The moment Kakashi sees me, he tenses. Observant as ever, he has seen that I've done away with my hitai-ate. Considering he has never seen me without it since the day I earned it, I must almost look alien enough for him to question my identity for a second. Seated against one of the three stumps of training ground number twenty, I give him a relaxed wave. I've just finished a really interesting session with Lee, the first of many I hope.

"Hello, Naruto."

"Kakashi," I smile. "How are you?"

Evidently, he notices the lack of the usual "sensei". I pat the ground beside me and unseal two bento out of a scroll, plus two pairs of chopsticks.

"Good," he answers. "You?" I distinguish a touch of worry in his voice - and a lot in his personal chant.

"I'm doing alright. I hope you don't mind spicy chicken on fried rice?"

Kakashi gives me his one-of-a-kind eye-smile and shakes his head. "You're betraying ramen?"

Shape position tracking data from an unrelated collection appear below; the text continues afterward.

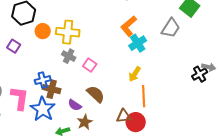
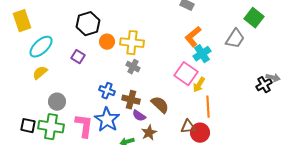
pink square: (90, 65) -> (186, 74), moved, size x1.6
blue cross: (43, 80) -> (107, 91), turned 35
brown cross: (52, 89) -> (131, 100), moved
pink L-shape: (20, 98) -> (84, 126), moved

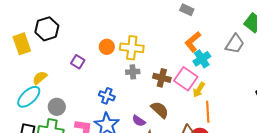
yellow rectangle: (22, 21) -> (22, 44), moved
black hexagon: (88, 24) -> (47, 29), moved
cyan ellipse: (41, 47) -> (29, 97), moved
gray cross: (133, 67) -> (133, 72), turned -32
brown cross: (131, 100) -> (162, 78), moved

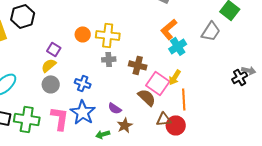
yellow semicircle: (40, 78) -> (49, 65), moved
pink square: (186, 79) -> (158, 83), moved
gray circle: (57, 107) -> (51, 84), moved
brown semicircle: (160, 110) -> (147, 97), moved

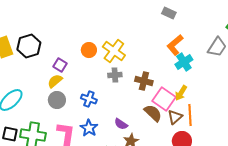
black hexagon: (23, 16) -> (29, 46), moved
yellow cross: (108, 35) -> (114, 51), turned 30
blue star: (83, 112) -> (89, 128), size x0.7
brown triangle: (164, 119) -> (175, 117), moved, turned -35

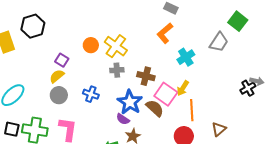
orange L-shape: (175, 45) -> (165, 33), moved
black hexagon: (29, 46) -> (33, 26), moved
brown triangle: (175, 117) -> (219, 129), moved
blue star: (89, 128) -> (130, 102), moved, size x1.4

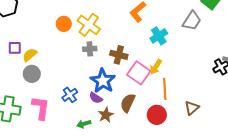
purple square: (62, 60) -> (15, 48), moved, turned -32
blue cross: (91, 94) -> (70, 95), moved, turned 35
brown semicircle: (155, 108) -> (128, 103), moved, turned -108

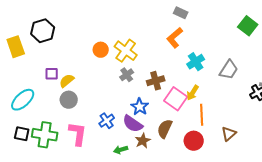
gray trapezoid: (192, 21) -> (229, 70), moved
gray cross: (90, 49) -> (127, 75), turned -32
brown cross: (119, 55) -> (156, 81), turned -30
blue star: (103, 81) -> (140, 107), size x0.7
purple semicircle: (96, 98) -> (133, 124), size x1.5

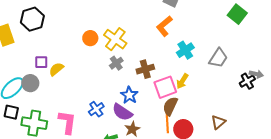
pink square: (176, 99) -> (165, 87), turned 35
gray circle: (69, 100) -> (30, 83), moved
orange line: (202, 115) -> (167, 122), moved
brown semicircle: (165, 129) -> (170, 106), moved
black square: (22, 134) -> (11, 112), moved

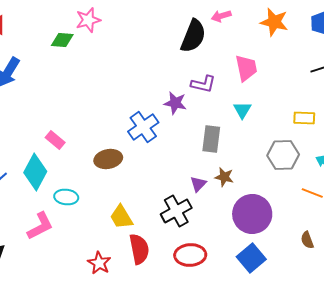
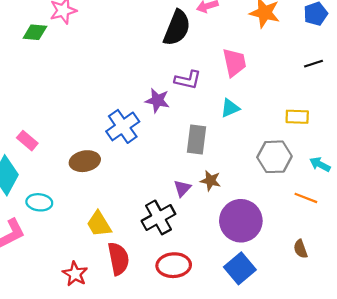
cyan triangle: (242, 110) -> (230, 108), turned 36

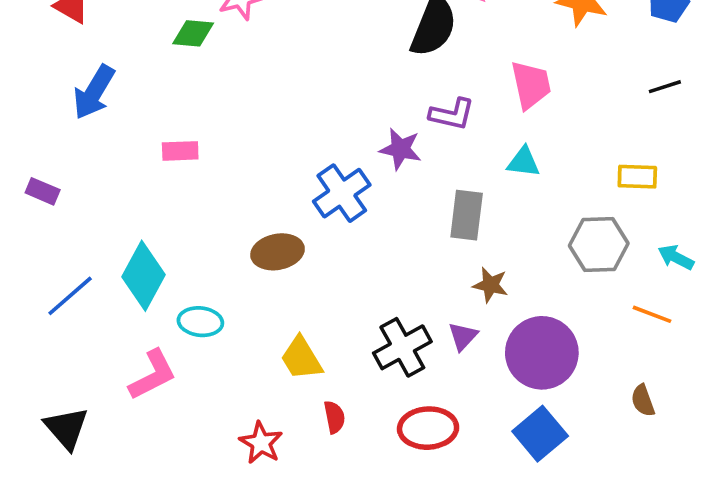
cyan triangle: (230, 108) -> (524, 162), turned 30
pink rectangle: (27, 141) -> (180, 151), moved, turned -42
purple triangle: (182, 188) -> (463, 336), moved
red semicircle: (118, 259) -> (334, 417), size x0.6

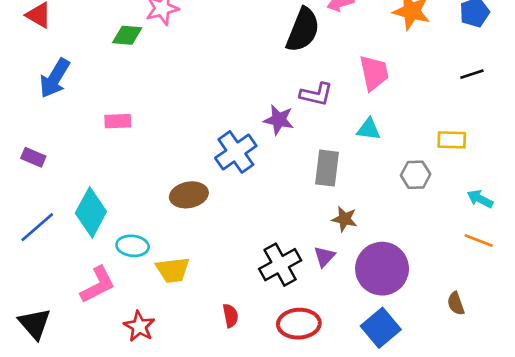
purple rectangle: (43, 191) -> (33, 157), moved
gray hexagon: (599, 245) -> (416, 175), moved, size x0.7
orange line: (652, 314) -> (479, 240), moved
yellow trapezoid: (301, 358) -> (173, 270), moved, turned -66
red star: (261, 443) -> (139, 326), moved

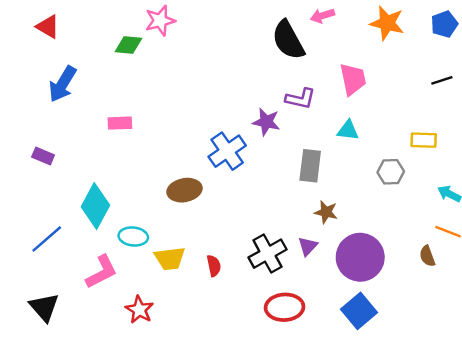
black semicircle: (303, 30) -> (288, 40), turned 129
blue line: (37, 227) -> (47, 239), moved
brown semicircle: (456, 304) -> (427, 256), moved
red semicircle: (230, 316) -> (214, 266), moved

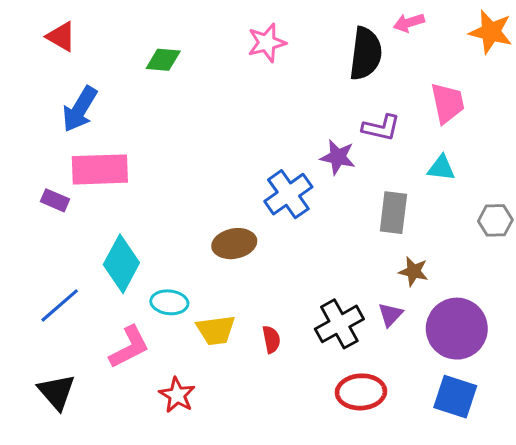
pink star: (160, 21) -> (267, 43), moved
black semicircle: (288, 40) -> (366, 54), turned -144
pink rectangle: (120, 123) -> (100, 169), moved, size x1.8
blue square: (359, 311) -> (455, 397), turned -32

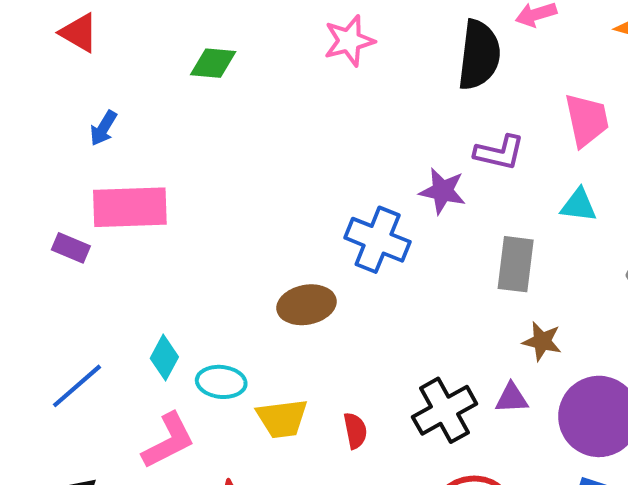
blue arrow: (80, 109) -> (103, 128), size x0.6
blue cross: (288, 194) -> (378, 240), turned -33
cyan diamond: (121, 264) -> (164, 358), moved, size x0.6
purple triangle: (390, 315) -> (512, 398), turned 44

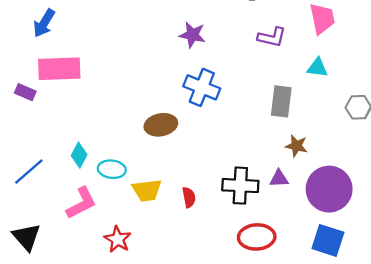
blue arrow: (103, 128) -> (44, 23), size x1.4
purple star: (443, 191) -> (192, 35), moved
black cross: (445, 410) -> (240, 186), turned 32

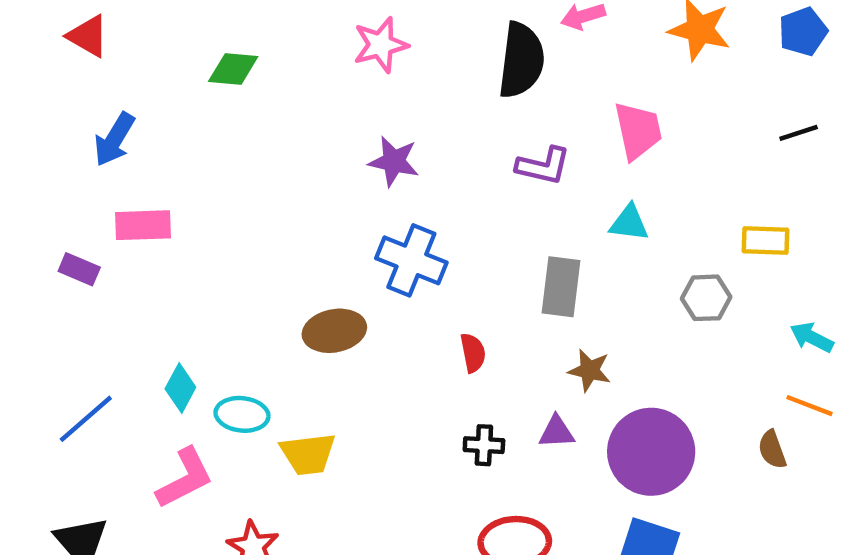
pink rectangle: (59, 69) -> (143, 225), size x0.7
black cross: (240, 186) -> (484, 445), size x0.6
red semicircle: (189, 197) -> (473, 353), moved

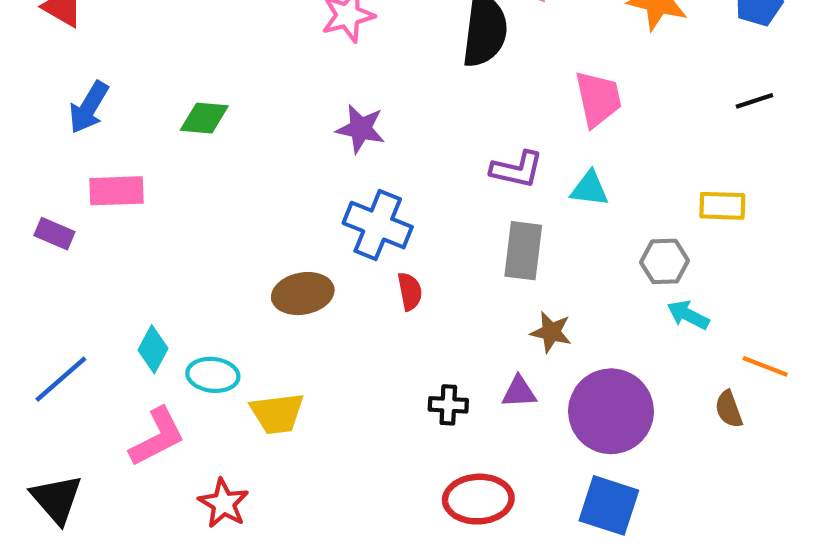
green diamond: (233, 69) -> (204, 118), moved
purple L-shape: (543, 166) -> (517, 169), moved
cyan arrow: (812, 337) -> (688, 315), moved
red semicircle: (473, 353) -> (410, 291), moved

"I'm trying new things. Like cooking, for example."

Kakashi freezes as he takes a hold of the bento I'm offering and I chuckle.

"Come on now, Kakashi. I didn't poison anything in here, I promise."

He eases up next to me and opens his lunch. I hear him take a whiff of the food and hum in appreciation. "Since when do you cook?"

I haven't quite decided how subtle I want to be yet. I don't dislike Kakashi so much as I'm utterly let down. His never telling me anything feels like another betrayal. Did he owe me something? Do you owe anything to the orphaned son of your master? I'd say yes, at least the truth if they have been deprived of it but maybe I am expecting too much of people. Shinobi don't make for pleasant or nice individuals. Or moral.

"This is my second ever homemade meal. I used to survive on dehydrated ramen, you know?" I guess I've never been one for much subtlety. I do want Kakashi to ask, however. I want to push him out of his comfort zone.

Kakashi swallows heavily. I'm unsure whether he is wary of the food or ashamed. Both emotions ping against my empathic web. I snap my chopsticks and fish a little ball of rice, along with a slice of red chicken. I bring the food to my mouth and pop it in. I chow slowly. A little too much salt but not bad.

"I got a little too heavy-handed with the salt but honestly, it's alright."

I flex my chakra slightly when he tries my lunch. I smirk when I see his mask slide down and immediately back up as he starts chewing on his mouthful. I understand why he wears it; he would be assaulted by vapid suitors of both sex if he didn't.

"So?"

"It's an honourable second attempt."

"Thank you."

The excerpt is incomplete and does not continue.